Now, instead of fighting these moments or succumbing to frustration, consider embracing conscious wakefulness.
This is not about checking your phone or turning on the TV when you feel like sleep isn’t likely to show up anytime soon.
It’s about lying still, eyes closed, and simply observing your thoughts without judgment.
This practice borrows from mindfulness and meditation principles.
By accepting and observing your state of wakefulness, you’re removing the stress and anxiety often associated with insomnia.
You forgo watching the clock and growing ever anxious about the lack of sleep you’ll have (in the process making yourself so anxious that you’re even less likely to sleep).
Remember, your goal is quality sleep, but the path to it isn’t always linear.
So on nights when sleep seems distant, try embracing conscious wakefulness.
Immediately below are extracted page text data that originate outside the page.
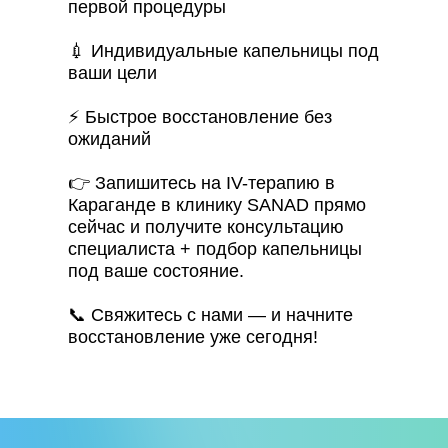
первой процедуры
💉 Индивидуальные капельницы под
ваши цели
⚡ Быстрое восстановление без
ожиданий
👉 Запишитесь на IV-терапию в
Караганде в клинику SANAD прямо
сейчас и получите консультацию
специалиста + подбор капельницы
под ваше состояние.
📞 Свяжитесь с нами — и начните
восстановление уже сегодня!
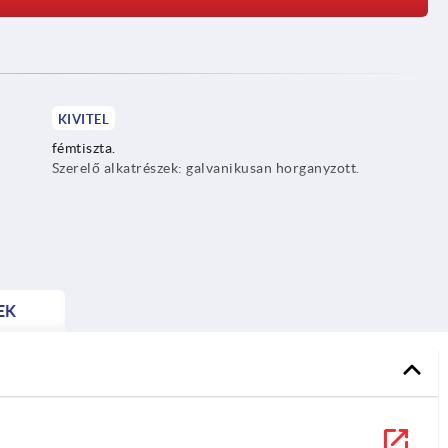
KIVITEL
fémtiszta.
Szerelő alkatrészek: galvanikusan horganyzott.
EK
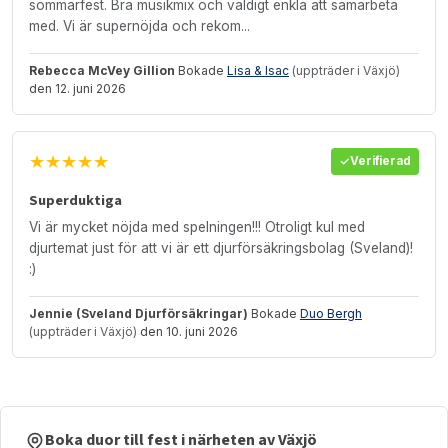
sommarfest. Bra musikmix och väldigt enkla att samarbeta
med. Vi är supernöjda och rekom...
Rebecca McVey Gillion
Bokade
Lisa & Isac
(uppträder i Växjö)
den 12. juni 2026
★★★★★
Verifierad
Superduktiga
Vi är mycket nöjda med spelningen!!! Otroligt kul med
djurtemat just för att vi är ett djurförsäkringsbolag (Sveland)!
:)
Jennie (Sveland Djurförsäkringar)
Bokade
Duo Bergh
(uppträder i Växjö)
den 10. juni 2026
Boka duor till fest i närheten av Växjö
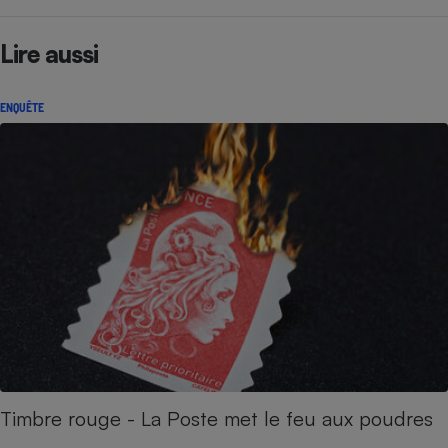
Lire aussi
ENQUÊTE
Timbre rouge - La Poste met le feu aux poudres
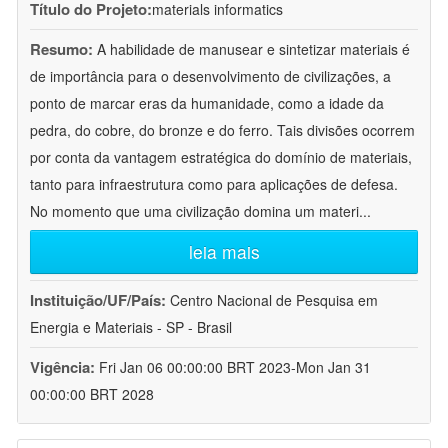
Título do Projeto:
materials informatics
Resumo:
A habilidade de manusear e sintetizar materiais é
de importância para o desenvolvimento de civilizações, a
ponto de marcar eras da humanidade, como a idade da
pedra, do cobre, do bronze e do ferro. Tais divisões ocorrem
por conta da vantagem estratégica do domínio de materiais,
tanto para infraestrutura como para aplicações de defesa.
No momento que uma civilização domina um materi
...
leia mais
Instituição/UF/País:
Centro Nacional de Pesquisa em
Energia e Materiais - SP - Brasil
Vigência:
Fri Jan 06 00:00:00 BRT 2023-Mon Jan 31
00:00:00 BRT 2028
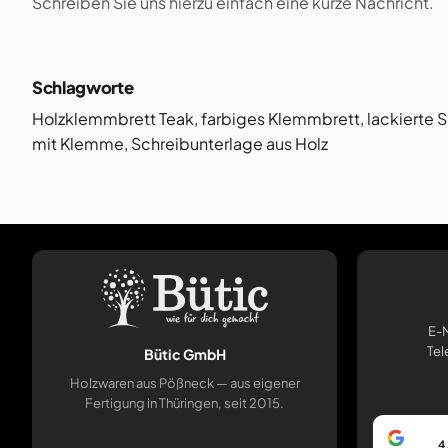
Schreiben Sie uns hierzu einfach eine kurze Nachricht.
Schlagworte
Holzklemmbrett Teak, farbiges Klemmbrett, lackierte 
mit Klemme, Schreibunterlage aus Holz
E-M
Tel
Bütic GmbH
Holzwaren aus Pößneck — aus eigener
Fertigung in Thüringen, seit 2015.
4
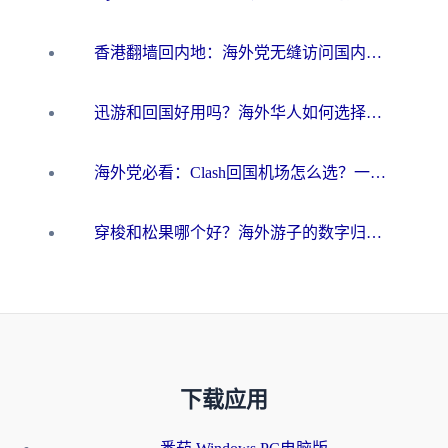
香港翻墙回内地：海外党无缝访问国内资源的加速器选择全攻略
迅游和回国好用吗？海外华人如何选择靠谱的回国加速器
海外党必看：Clash回国机场怎么选？一篇搞定无缝访问国内资源的全攻略
穿梭和松果哪个好？海外游子的数字归乡路，到底该怎么选
下载应用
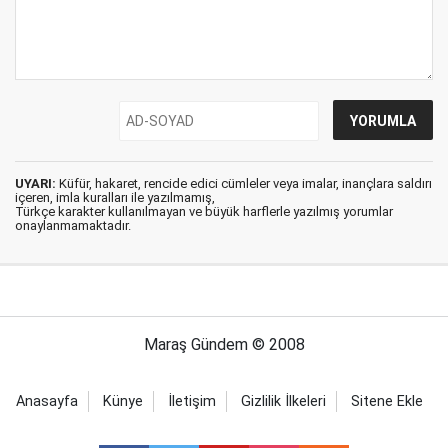
UYARI:
Küfür, hakaret, rencide edici cümleler veya imalar, inançlara saldırı
içeren, imla kuralları ile yazılmamış,
Türkçe karakter kullanılmayan ve büyük harflerle yazılmış yorumlar
onaylanmamaktadır.
Maraş Gündem © 2008
Anasayfa
Künye
İletişim
Gizlilik İlkeleri
Sitene Ekle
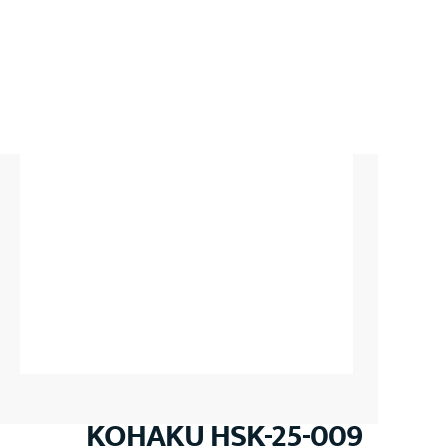
KOHAKU HSK-25-009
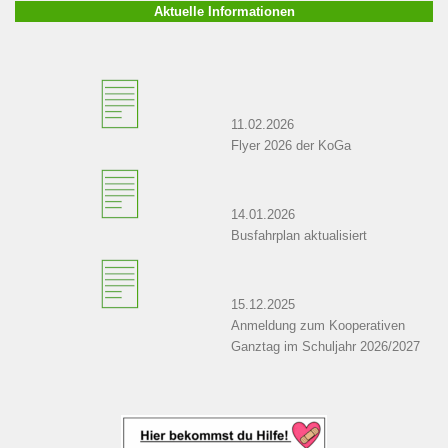
Aktuelle Informationen
11.02.2026
Flyer 2026 der KoGa
14.01.2026
Busfahrplan aktualisiert
15.12.2025
Anmeldung zum Kooperativen
Ganztag im Schuljahr 2026/2027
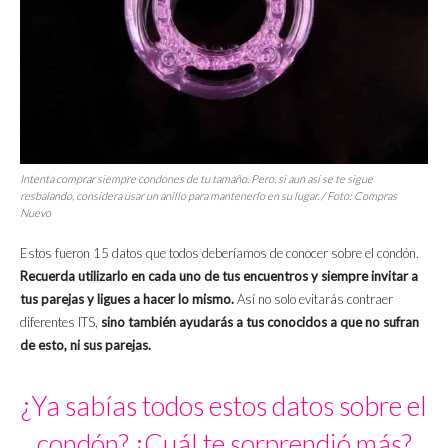
Intenta comprar siempre condones de tu tamaño. Pero, si aun así se te sigue
resbalando, considera usar un anillo para mantenerlo en su lugar. / Foto: Compras
Nuevo
Estos fueron 15 datos que todos deberíamos de conocer sobre el condón.
Recuerda utilizarlo en cada uno de tus encuentros y siempre invitar a
tus parejas y ligues a hacer lo mismo.
Así no solo evitarás contraer
diferentes ITS,
sino también ayudarás a tus conocidos a que no sufran
de esto, ni sus parejas.
¿Ya sabías todos estos datos sobre el
condón? ¿Cuál te sorprendió más?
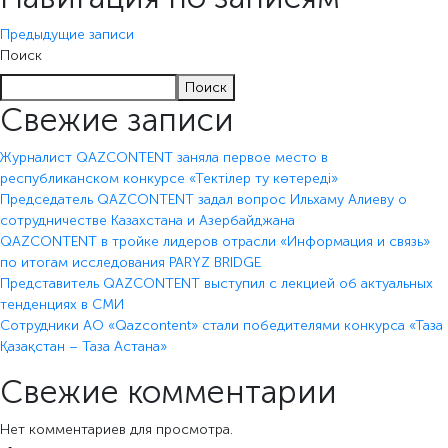
Предыдущие записи
Поиск
Поиск
Свежие записи
Журналист QAZCONTENT заняла первое место в
республиканском конкурсе «Тектілер ту көтереді»
Председатель QAZCONTENT задал вопрос Ильхаму Алиеву о
сотрудничестве Казахстана и Азербайджана
QAZCONTENT в тройке лидеров отрасли «Информация и связь»
по итогам исследования PARYZ BRIDGE
Представитель QAZCONTENT выступил с лекцией об актуальных
тенденциях в СМИ
Сотрудники АО «Qazcontent» стали победителями конкурса «Таза
Қазақстан – Таза Астана»
Свежие комментарии
Нет комментариев для просмотра.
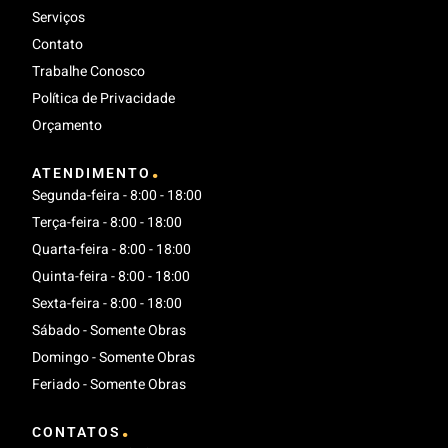
Serviços
Contato
Trabalhe Conosco
Política de Privacidade
Orçamento
.
ATENDIMENTO
Segunda-feira - 8:00 - 18:00
Terça-feira - 8:00 - 18:00
Quarta-feira - 8:00 - 18:00
Quinta-feira - 8:00 - 18:00
Sexta-feira - 8:00 - 18:00
Sábado - Somente Obras
Domingo - Somente Obras
Feriado - Somente Obras
.
CONTATOS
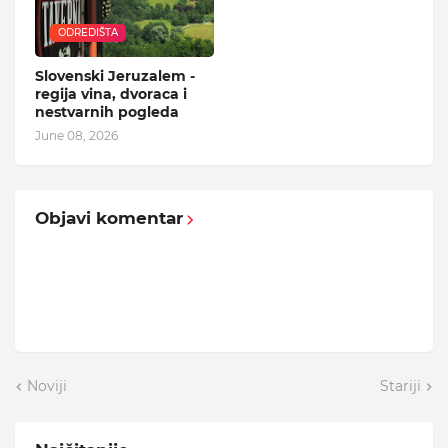
ODREDIŠTA
Slovenski Jeruzalem -
regija vina, dvoraca i
nestvarnih pogleda
June 08, 2026
Objavi komentar
Noviji
Stariji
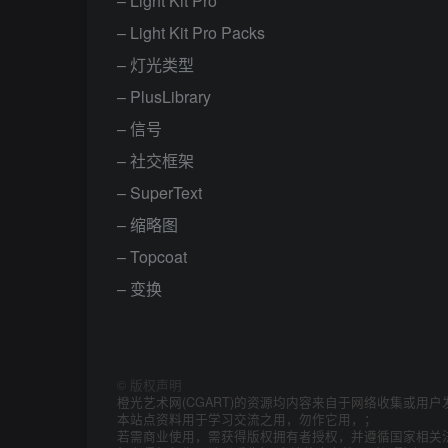
– Light Kit Pro
– Light Kit Pro Packs
– 灯光类型
– PlusLibrary
– 信号
– 社交框架
– SuperText
– 缩略图
– Topcoat
– 变换
©
版权声明
橙光艺术网(CGART)的资源均内容来自于网络收集或用户
本站点资料用于学习交流之用，勿作它用，；
若需商业使用，需获得版权拥有者授权，并遵循国家相关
It might just be the unexpected key to a better night’s sleep and a happier morning.
In the quest for sleep: It’s all about balance
The quest for better sleep and happier mornings often intersects with the science of our body’s circadian rhythm.
Each of the seven routines discussed here are all steps in this gradual build up towards better sleeping patterns.
They’re not radical changes or magic solutions. They’re small, intentional actions designed to support your body’s natural rhythms, to create an environment conducive to healthy, restful sleep.
So as we navigate through our busy lives, let’s pause to reflect on the importance of balance.
Of aligning our actions with our body’s natural rhythms.
Of recognizing that better sleep and happier mornings aren’t just about doing more but sometimes about doing less.
And in this reflective state, let’s make room for restful nights and joyful mornings, one mindful routine at a time.